Amsterdam is one of my favourite European cities and every time I come here I always make sure I visit at least one of the markets on offer.
I love to browse around the bric a brac stores, usually picking up a bargain somewhere along the way, or spending a little more on some of the pretty costume jewellery often on offer. But by far my main reason for dropping by the Waterlooplein on a Saturday is to get some freshly made poffertjes or as I like to refer to them, simply divine fluffy little pancake pillows! Look out for the cast iron pans rather than visiting a food truck as sometimes these can be microwaved versions which aren’t nearly as nice. Traditionally poffertjes are served with a good dusting of icing sugar and a chunk of butter but I sometimes go for Nutella which is also delicious.
Back to Amsterdam’s Markets themselves… the cities market culture dates way back to the 18th century with the first stall set up in 1783 in the Jewish quarter. Today, you can choose from up to 12 daily outdoor markets, 15 which are are open one or two days of the week and several which are only open on particular days in a season. Most markets are open during normal shopping hours so you really can spend all day going between them. Just remember to keep a keen eye on your belongings as markets can be a prime opportunity for pick pockets.
Waterlooplein is Amsterdam’s largest flea market and of of my favourites to visit. In the maze of stalls and containers you will find all kinds of intriguing bric a brac, jewellery, new and second hand clothes, souvenirs, bike parts, spray paint and too much more to possibly name it all! Apart from the variety of stalls, what I also love about Waterlooplein is that, unlike most other markets in Amsterdam, you can still barter to get the best price.
Open: Year-round, Mon-Fri 9am – 5.30pm; Sat: 8.30am – 5.30pm
You can get to the Waterlooplein via the number 14 tram.
Noordermarkt & Boerenmarkt
This popular market has a wide range of wares for sale from recycled army bags to fine antiques from around the world. Flea-market obsessives get here pretty early, especially on Mondays but I usually go on a Saturday and find there is still plenty of great stuff on offer.
As a food lover the main reason I visit the Noordermarkt is for the superb organic farmers market located next door called the Boerenmarkt.

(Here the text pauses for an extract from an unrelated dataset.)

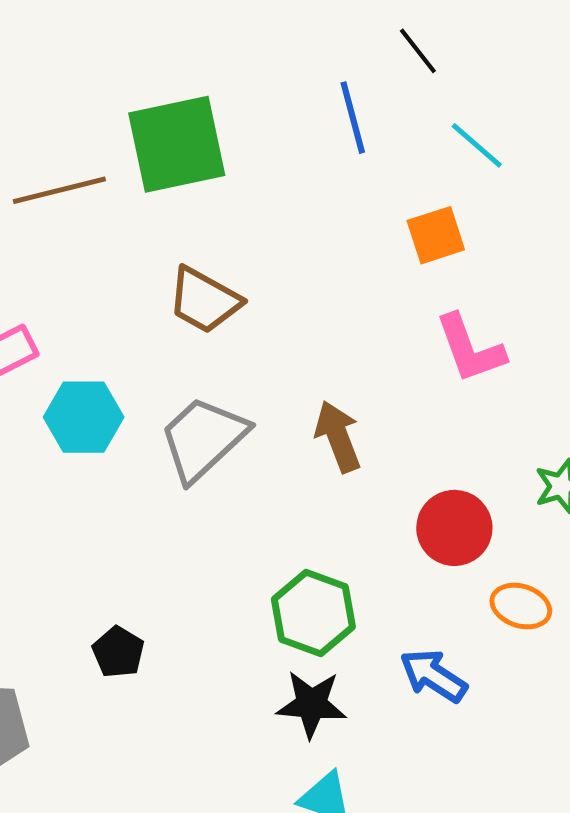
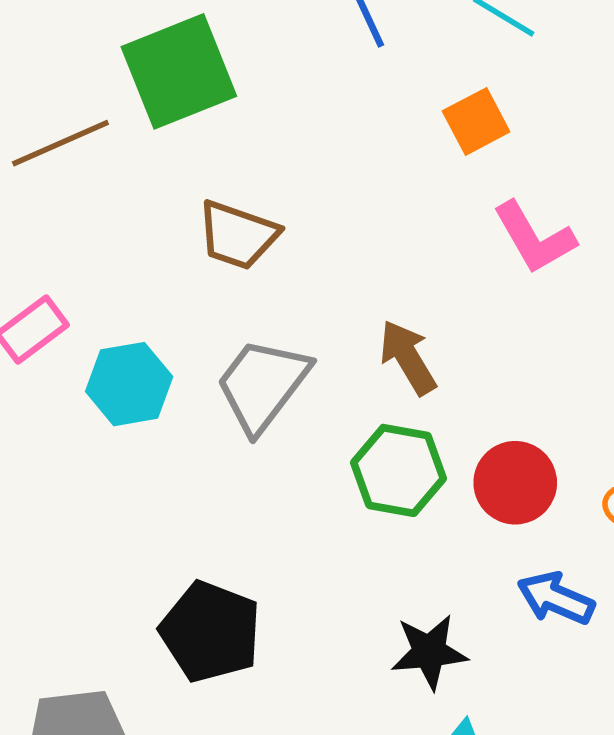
red circle: (454, 528) -> (515, 483), moved
green hexagon: (313, 613) -> (399, 470), moved
black pentagon: (118, 652) -> (211, 632), size x1.8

One of the largest farmers markets in Amsterdam, local and regional growers sell an array of fresh produce including seasonal fruit and vegetables, meats and cheeses, aromatic herb stalls and often a beautiful selection of wild fungi and mushrooms. You will also find specialist stores dedicated to organic olive oils, whole grains, spices and pestos as well as organic bakers offering natural breads, cookies and pastries. The huge variety of stalls and ingredients available create a vibrant, bustling, beautiful display of colour and smells all of which make the Boerenmarkt a joy to visit. If you’re in the Jordaan area on a Saturday it’s an absolute must!
Open: Year-round, Saturdays 9 a.m. – 5 p.m.
Albert Cuypmarkt is the largest and arguably the most popular outdoor market in the Netherlands, with around 260 stalls stretching down the length of the street.
You can easily spend hours shopping and browsing in this entertaining and eclectic market. With stands selling everything from fresh vegetables and meat, to shoes, bedding and books. There are also a plethora of stalls selling traditional Dutch foods like raw herring of if you fancy something sweeter, fresh stroopwafels.
The market is located in the heart of the De Pijp district, one of Amsterdam’s busiest areas, filled with quirky shops, cafés, coffee shops, restaurants, and cosy bars.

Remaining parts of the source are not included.